Community has historically always been part of the mindfulness tradition. Whether it is people practising together or teachers supporting each other with shared codes of ethics, engaging with peers is a central part of mindfulness culture. As app makers we risk losing that.

General startup culture loves zero sum games. ‘We want to be the Facebook of X’. ‘Our ambition is to be the Uber of Y’. ‘We’re like Airbnb, but for Z’. The idea of being the single dominant platform in a market is an attractive idea, especially to investors. If the mindfulness app game plays out such that there is one big winner then the real winner are the investors, not the users. Diversity and different points of view are so valuable in anyone’s journey through mindfulness and to lose that would be to lose something important.

Again the subscription payment model doesn’t help matters. If a mindfulness app costs $10 a month then you’re only going to choose one and therefore the various platforms have to fight for that individual customer. All of which leads to mindfulness apps being very self-interested, prioritising individual success over success or growth or maturity of the space as a whole.

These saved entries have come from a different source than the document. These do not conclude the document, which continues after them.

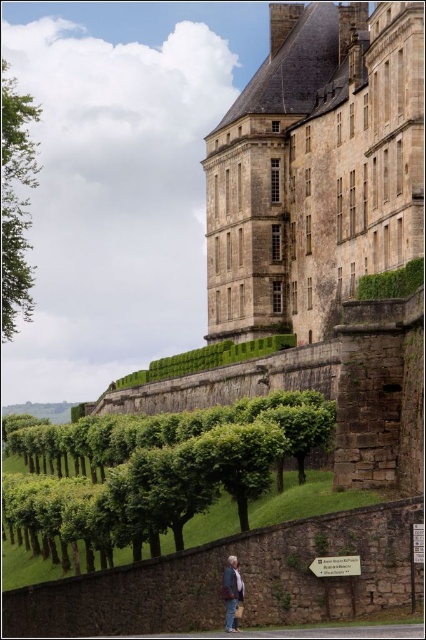 Question: Which point is closer to the camera?

Choices:
 (A) (256, 497)
 (B) (233, 582)
 (C) (391, 288)

Answer: (B)

Question: Where is brown stone castle at center located in relation to green leafy tree at left in the image?

Choices:
 (A) left
 (B) right

Answer: (B)

Question: From the image, what is the correct spatial relationship of brown stone castle at center in relation to brown stone castle at upper center?

Choices:
 (A) left
 (B) right

Answer: (A)

Question: Does brown stone castle at upper center appear on the left side of brown leather jacket at lower center?

Choices:
 (A) no
 (B) yes

Answer: (A)

Question: Which of the following is the closest to the observer?

Choices:
 (A) (230, 627)
 (B) (172, 520)
 (C) (290, 196)
 (D) (379, 298)

Answer: (A)

Question: Among these points, which one is farthest from the camera?

Choices:
 (A) (347, 118)
 (B) (227, 611)
 (C) (374, 273)

Answer: (A) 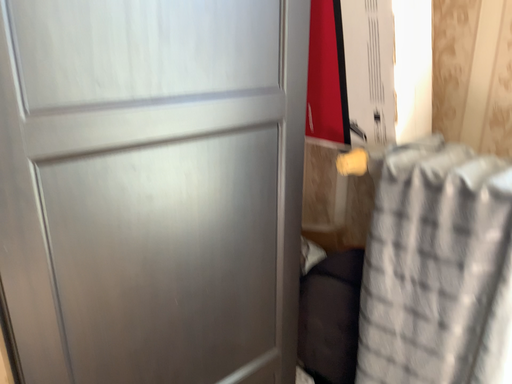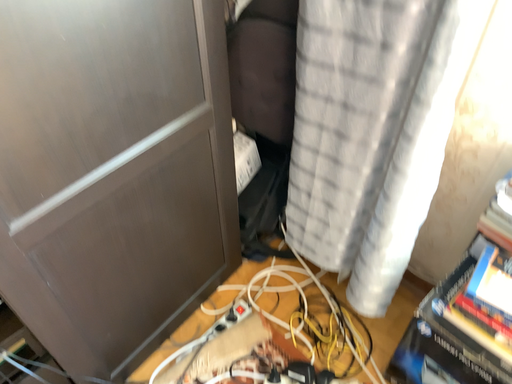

And this leads to fairly conventional competitive relationships between companies. This is generally healthy and means we all have to continue to keep on our toes and get better but it can on occasion also lead to business practices which aren’t so aligned with the values that underpin mindfulness teaching. If mindfulness just becomes another startup category like mobile games or video-streaming then I think we’ll have missed a massive opportunity to do good while doing well.

Actions & Take-Aways

The mindfulness app market is still in its very early days. I believe that part of our maturing as an industry is our being able to have critical discourse amongst ourselves, to recognise our weaknesses and our strengths and to take care of the wider system that has allowed us to operate in the first place. The best way I can see this happening is to borrow a trick from the insight meditation tradition from which the pop mindfulness movement derives. In that tradition, instead of the more hierarchical systems found in Tibetan and Zen Buddhism, the insight tradition is more of a peer-t0-peer culture. In it, teachers meet in council in the spirit not of junior-to-senior but of spiritual friend to spiritual friend, sharing what they are learning, listening to others and developing shared codes of practice. My proposal is that we do something similar within the world of mindfulness apps and indeed the wider mindfulness community as a whole: come together, celebrate successes, share concerns and consider the wider system. Because taking the wider view can but help our individual practice. Practically I plan to host an event for leading mindfulness people in the UK later this year and look forward to sharing what happens here. There’s been more than enough Kool-Aid drunk in mindfulness circles, now it’s time to wake up and smell the coffee.


I’d love to hear your thoughts and comments on these points. As we continue to do our design work on our new products we look forward to sharing more. Hence the Part 1 in the title.